Azkaban Active-Passive Failover Approach

NOTE: This approach covers the Azkaban Web Server only, High Availability for the metadata database(s) should be handled separately.

To use an active-passive failover configuration for a web server that can only have one instance running at a time, such as Azkaban, you must deploy two separate servers and use an external component to manage failover. One server is designated as the active (primary) node, and the other as the passive (standby) node. This setup is often used for stateful applications, such as Azkaban, which are applications that store user data or session information on the server itself, requiring careful data synchronization to ensure a smooth transition during a failover. 

Key components

Step-by-step implementation

Set up the servers

Install and configure your web application and all dependencies identically on two separate server machines. Only one Azkaban Web Server service should be running at any time, so it is important during setup and testing that you stop the server not being tested.

Install a load balancer or DNS service 

Use a load balancer or a DNS failover service to manage incoming traffic. 

Configure health checks and failover rules 

Set up the monitoring logic for the failover. 

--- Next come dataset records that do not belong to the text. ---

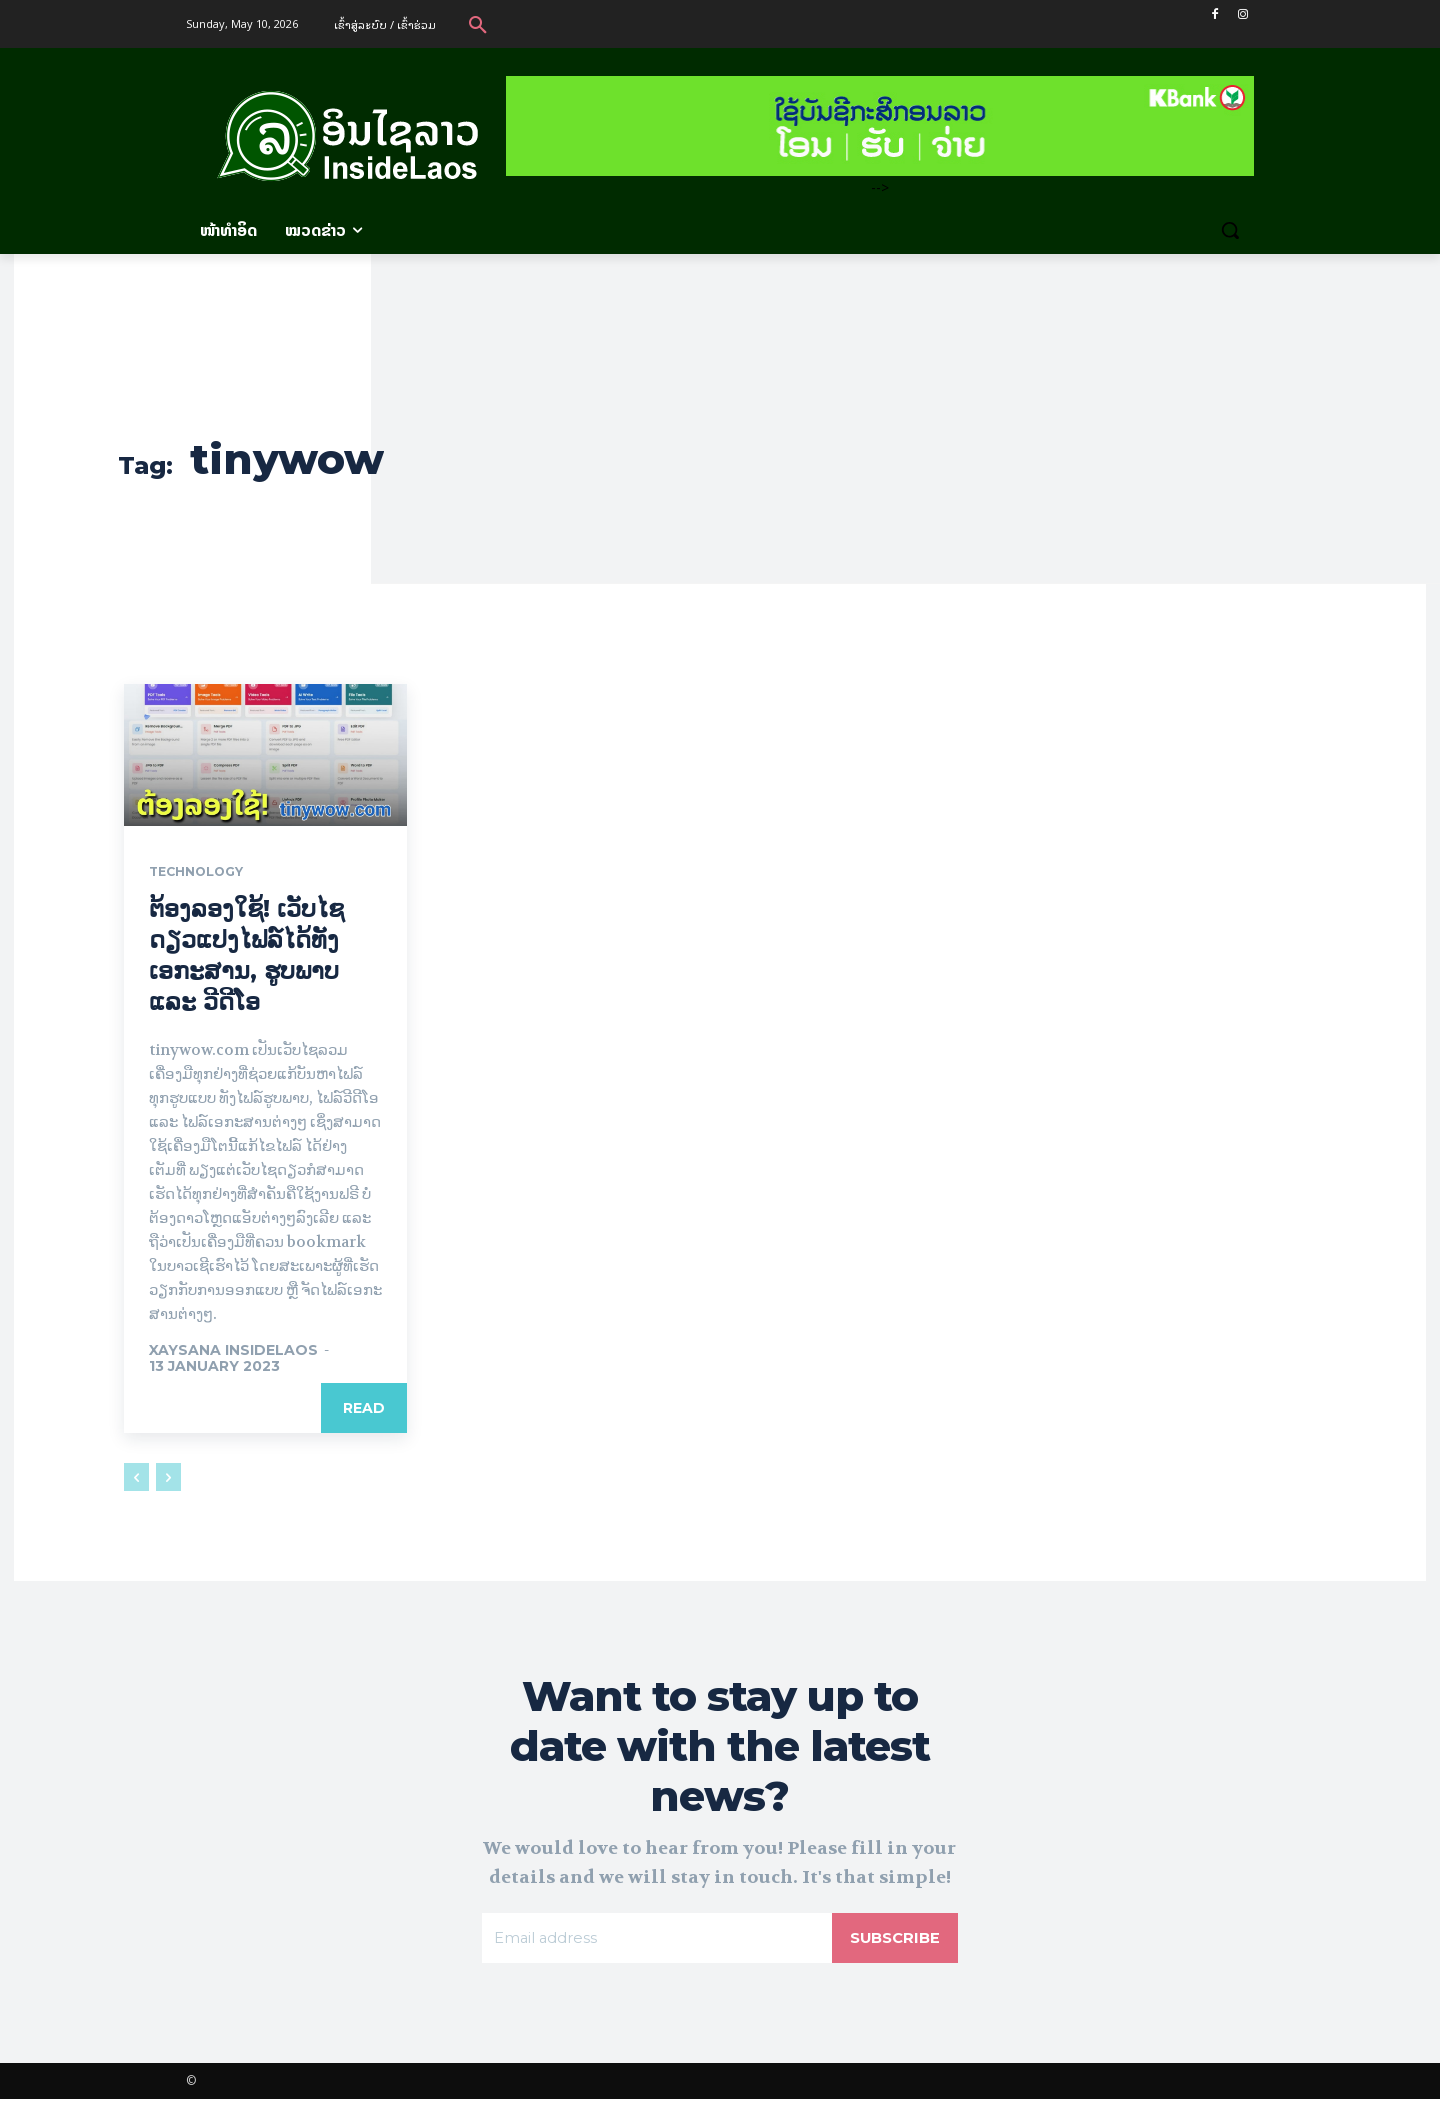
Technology (203, 873)
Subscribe (892, 1941)
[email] (654, 1942)
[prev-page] (136, 1478)
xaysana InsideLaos (233, 1351)
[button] (478, 24)
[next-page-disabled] (168, 1478)
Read (364, 1409)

Automate the failover process 

When a failure occurs, the following steps are automated:

  1. The load balancer or DNS service detects that the primary node is no longer responding to health checks.
  2. The traffic is automatically redirected to the standby node.
  3. The standby node’s Azkaban Web Server service is started.
  4. The standby node assumes the role of the primary and begins serving requests.
  5. Since Azkaban can only have one Web Server running then the primary server should not be able to come back online, so a controlled failback is required to stop the passive once the primary server is ready to come online again.

Plan for failback

Once the original active server is repaired, you must plan how to restore it.